Bagus
Bogor hujan.
Gua memasang kancing-kancing kemeja dan menyisir rambut dengan jari-jari tangan. Obrolan apa yang baru aja gua lewati bersama Tora? Bukan sekali ini aja kita ngomongin soal hidup. Kita malah sudah terlalu sering ngomongin masalah-masalah hidup. Tapi baru kali ini gua merasa obrolan kita jatuh sedalam-dalamnya pada titik yang paling tepat.
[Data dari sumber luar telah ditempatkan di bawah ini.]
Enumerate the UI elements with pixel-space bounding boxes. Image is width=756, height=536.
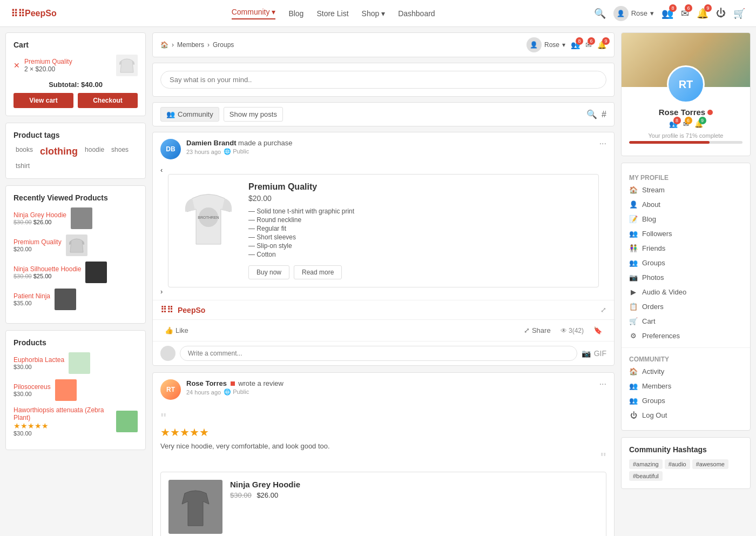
user-avatar: 👤 [613,6,629,21]
checkout-button[interactable]: Checkout [78,93,138,108]
breadcrumb-members[interactable]: Members [177,41,204,49]
cart-nav-icon: 🛒 [629,317,638,325]
profile-messages-icon[interactable]: ✉ 6 [683,120,689,128]
comment-actions: 📷 GIF [582,349,606,358]
nav-dashboard[interactable]: Dashboard [398,9,435,18]
photo-comment-icon[interactable]: 📷 [582,349,591,358]
nav-community-groups[interactable]: 👥 Groups [622,393,750,408]
search-button[interactable]: 🔍 [594,8,606,19]
nav-stream[interactable]: 🏠 Stream [622,183,750,197]
product-name[interactable]: Patient Ninja [14,292,50,300]
product-next-btn[interactable]: › [160,287,163,296]
post-more-btn[interactable]: ··· [599,139,606,149]
activity-label: Activity [642,367,664,376]
blog-icon: 📝 [629,215,638,223]
gif-comment-icon[interactable]: GIF [594,349,606,358]
tag-clothing[interactable]: clothing [38,145,80,158]
share-btn[interactable]: ⤢ Share [519,324,555,337]
nav-about[interactable]: 👤 About [622,197,750,212]
nav-preferences[interactable]: ⚙ Preferences [622,329,750,343]
product-stars: ★★★★★ [14,421,112,430]
view-cart-button[interactable]: View cart [14,93,73,108]
photos-icon: 📷 [629,273,638,282]
nav-followers[interactable]: 👥 Followers [622,226,750,241]
cart-icon[interactable]: 🛒 [733,8,745,19]
messages-icon[interactable]: ✉ 6 [681,8,689,19]
cart-actions: View cart Checkout [14,93,138,108]
breadcrumb-groups[interactable]: Groups [213,41,234,49]
share-icon[interactable]: ⤢ [600,306,606,314]
post-input[interactable] [160,71,606,89]
product-name[interactable]: Haworthiopsis attenuata (Zebra Plant) [14,406,112,421]
search-feed-icon[interactable]: 🔍 [586,109,597,119]
hashtag-amazing[interactable]: #amazing [629,459,663,469]
nav-right: 🔍 👤 Rose ▾ 👥 8 ✉ 6 🔔 9 ⏻ 🛒 [594,6,745,21]
post-author[interactable]: Damien Brandt [186,139,236,147]
nav-audio-video[interactable]: ▶ Audio & Video [622,285,750,299]
sub-messages-icon[interactable]: ✉ 6 [585,41,592,49]
friends-icon[interactable]: 👥 8 [662,8,673,19]
notifications-icon[interactable]: 🔔 9 [697,8,708,19]
svg-text:BROTHREN: BROTHREN [198,216,219,219]
read-more-btn[interactable]: Read more [294,265,342,279]
nav-logout[interactable]: ⏻ Log Out [622,408,750,423]
profile-friends-icon[interactable]: 👥 8 [669,120,678,128]
product-name[interactable]: Ninja Grey Hoodie [14,211,66,219]
product-info: Patient Ninja $35.00 [14,292,50,306]
nav-blog[interactable]: 📝 Blog [622,212,750,226]
home-icon[interactable]: 🏠 [160,41,168,49]
sub-user-menu[interactable]: 👤 Rose ▾ [526,37,565,52]
nav-blog[interactable]: Blog [288,9,303,18]
messages-badge: 6 [685,4,692,12]
nav-orders[interactable]: 📋 Orders [622,299,750,314]
nav-store-list[interactable]: Store List [316,9,348,18]
tab-community[interactable]: 👥 Community [160,107,219,122]
nav-cart[interactable]: 🛒 Cart [622,314,750,329]
nav-photos[interactable]: 📷 Photos [622,270,750,285]
bookmark-btn[interactable]: 🔖 [589,324,606,337]
post-avatar: DB [160,139,181,159]
cart-item: ✕ Premium Quality 2 × $20.00 [14,55,138,76]
sub-notifications-icon[interactable]: 🔔 9 [597,41,606,49]
nav-activity[interactable]: 🏠 Activity [622,364,750,379]
like-btn[interactable]: 👍 Like [160,324,193,337]
breadcrumb: 🏠 › Members › Groups [160,41,521,49]
power-icon[interactable]: ⏻ [716,8,726,19]
profile-avatar: RT [667,65,705,103]
profile-progress-wrap: Your profile is 71% complete [629,132,742,144]
review-content: " ★★★★★ Very nice hoodie, very comfortab… [153,406,614,472]
site-logo[interactable]: ⠿⠿ PeepSo [11,8,57,19]
nav-members[interactable]: 👥 Members [622,379,750,393]
nav-shop[interactable]: Shop ▾ [362,9,386,18]
comment-input[interactable] [180,346,577,361]
profile-notifications-icon[interactable]: 🔔 9 [694,120,703,128]
user-name: Rose [631,9,647,17]
buy-now-btn[interactable]: Buy now [248,265,289,279]
post-header: RT Rose Torres wrote a review 24 hours a… [153,373,614,406]
hashtag-awesome[interactable]: #awesome [692,459,728,469]
product-info: Ninja Silhouette Hoodie $30.00 $25.00 [14,265,81,279]
tab-show-my-posts[interactable]: Show my posts [224,107,283,122]
post-more-btn[interactable]: ··· [599,379,606,389]
nav-groups[interactable]: 👥 Groups [622,256,750,270]
hashtag-beautiful[interactable]: #beautiful [629,471,663,481]
product-prev-btn[interactable]: ‹ [160,166,163,174]
cart-item-name[interactable]: Premium Quality [24,58,112,65]
user-menu[interactable]: 👤 Rose ▾ [613,6,654,21]
product-name[interactable]: Ninja Silhouette Hoodie [14,265,81,273]
tag-tshirt[interactable]: tshirt [14,161,32,171]
product-name[interactable]: Pilosocereus [14,383,51,391]
cart-remove-btn[interactable]: ✕ [14,61,20,70]
product-card: BROTHREN Premium Quality $20.00 Solid to… [168,174,599,287]
product-name[interactable]: Premium Quality [14,238,62,246]
product-name[interactable]: Euphorbia Lactea [14,356,64,364]
nav-community[interactable]: Community ▾ [232,8,276,19]
tag-shoes[interactable]: shoes [109,145,131,158]
hashtag-feed-icon[interactable]: # [602,110,606,119]
post-author[interactable]: Rose Torres [186,379,227,387]
tag-hoodie[interactable]: hoodie [83,145,106,158]
hashtag-audio[interactable]: #audio [665,459,690,469]
sub-friends-icon[interactable]: 👥 8 [571,41,580,49]
nav-friends[interactable]: 👫 Friends [622,241,750,256]
tag-books[interactable]: books [14,145,35,158]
Tora keluar dari kamar mandi. Plastik bening yang tadi berisi obat sekarang sudah kosong. Tora membuang semua isinya ke dalam closet. Sementara plastik wadahnya dia bakar dengan korek api. Botol minuman keras sudah dikosongkan juga. Dia memasukkan botol bekas itu ke dalam backpack-nya.
Yang benar nih, kita ngelewatin malam ini dengan cara begini? Tanya gua dalam hati. Tora menghampiri gua yang sedang duduk di kursi. Lalu meletakkan sebelah tangannya di pundak gua, meremas perlahan, dengan wajah yang berusaha memberikan peyakinan.
“Jadi balik sekarang?” tanyanya. Gua mengangguk.
Tora lalu menarik kedua lengan gua, memaksa gua untuk berdiri. Dia lalu memeluk gua dengan erat. Sangat erat. Sambil berbisik di telinga gua.
“Mulai malam ini, gua janji, kapanpun lo mengajak gua untuk having quality time berdua. Bukan dengan cara begini kita melewatinya.”
“So, Tyler Durden[1] sudah tobat?” canda gua.
“Bukan Tyler yang tobat, tapi Edward Norton yang sadar kalo selama ini dia halu.”
Gua cuma nyengir mendengar komentar Tora. Kemudian menyandang tas, melangkah keluar kamar bersama Tora, dan check out.
* * *
Perjalanan menuju Jakarta diguyur hujan lebat. Jarak pandang menjadi terbatas dan gua mesti mengurangi kecepatan laju mobil dan menyalakan lampu hazard. Musik-musik yang populer di era 2000an diputar untuk mengusir suasana malam dan hujan yang mencekam.
Tora bersandar dengan santai di samping gua. Baju gua disemprot parfum berkali-kali sama dia untuk menyamarkan bau rokok.
“Ini bukan parfum gua loh. Nanti Rara bisa curiga,” protes gua saat di hotel tadi.